An object with a mass of 8 kg is hanging from a spring with a constant of 9 kgs^-2. If the spring is stretched by  12 m, what is the net force on the object?

Jan 18, 2016

Total upward restoring force of the spring: $108 N$.
Total downward gravitational force on the mass: $78.4 N$
Net force on the mass: $29.6 N u p w a r d$

Explanation:

Kilogram per square second $\left(k g {s}^{-} 2\right)$ is an odd unit for the spring constant, $k$, of a spring. This is usually expressed in terms of newton per metre $\left(N {m}^{-} 1\right)$ - for every additional metre a spring is stretched, it exerts a force of $k$ newton.

The two units are actually the same, as a dimensional analysis will show. The newton, $N$, is defined as a $k g m {s}^{-} 2$. If we multiply this by ${m}^{-} 1$ the $m$ just cancels out and and we are left with $k g {s}^{-} 2$.

Why am I making a big deal of this? Because this question makes a lot more sense with the correct units:

"An object with a mass of $8 k g$ is hanging from a spring with a constant of $9 N {m}^{-} 1$. If the spring is stretched by $12 m$, what is the net force on the object?"

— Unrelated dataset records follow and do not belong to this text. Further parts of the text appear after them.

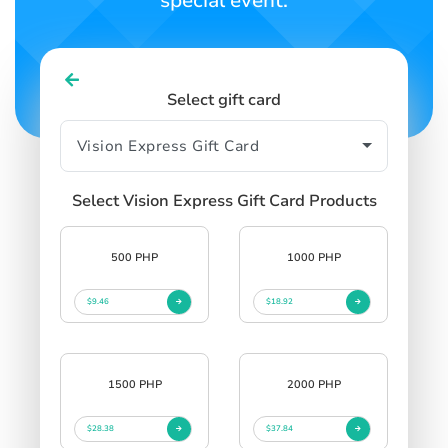
special event.
Select gift card
Select Vision Express Gift Card Products
500 PHP
1000 PHP
$9.46
$18.92
1500 PHP
2000 PHP
$28.38
$37.84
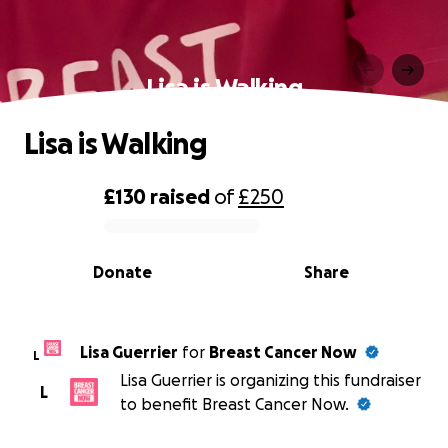
Lisa is Walking
Lisa is Walking
£130
raised
of
£250
0% complete
Donate
Share
Lisa Guerrier
for
Breast Cancer Now
L
Lisa Guerrier is organizing this fundraiser
L
to benefit Breast Cancer Now.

For each metre the spring is stretched, the force is increased by $9 N$, so a $12 m$ stretch leads to a $12 \cdot 9 = 108 N$ increase in the force.

This is an upward restoring force (back toward the unstretched center position of the spring), but to calculate the net force we also need to take into account the downward force of gravity on the mass:

$F = m g = 8 \cdot 9.8 = 78.4 N$

Since these forces are acting in opposite directions we subtract one from the other, and end up with a net upward force of $29.6 N$.